[Stored data]

╔══

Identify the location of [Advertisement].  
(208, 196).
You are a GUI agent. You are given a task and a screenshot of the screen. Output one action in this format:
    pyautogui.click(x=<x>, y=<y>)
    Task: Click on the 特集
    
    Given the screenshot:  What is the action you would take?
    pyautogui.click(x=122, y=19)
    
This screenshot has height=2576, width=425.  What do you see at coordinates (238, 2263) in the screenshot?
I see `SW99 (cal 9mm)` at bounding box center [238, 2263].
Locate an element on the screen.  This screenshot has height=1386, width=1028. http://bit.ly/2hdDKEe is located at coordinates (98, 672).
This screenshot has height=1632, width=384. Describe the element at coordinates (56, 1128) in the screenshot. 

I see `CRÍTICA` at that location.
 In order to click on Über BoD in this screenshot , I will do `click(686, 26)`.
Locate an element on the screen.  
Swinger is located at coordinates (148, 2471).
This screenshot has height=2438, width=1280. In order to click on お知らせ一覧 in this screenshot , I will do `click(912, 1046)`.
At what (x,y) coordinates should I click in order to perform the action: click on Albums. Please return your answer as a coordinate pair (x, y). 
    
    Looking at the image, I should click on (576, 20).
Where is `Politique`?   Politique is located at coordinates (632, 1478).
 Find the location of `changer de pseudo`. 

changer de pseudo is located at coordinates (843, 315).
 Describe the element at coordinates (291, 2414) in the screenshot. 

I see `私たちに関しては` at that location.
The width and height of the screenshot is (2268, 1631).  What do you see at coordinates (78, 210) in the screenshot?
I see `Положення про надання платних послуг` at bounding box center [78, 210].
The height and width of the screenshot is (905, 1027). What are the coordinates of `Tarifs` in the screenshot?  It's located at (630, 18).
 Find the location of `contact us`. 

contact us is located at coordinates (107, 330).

╚══

[Exercise goal]
Count each line above in which the string "will" appears, then state only the total.

[Result]
2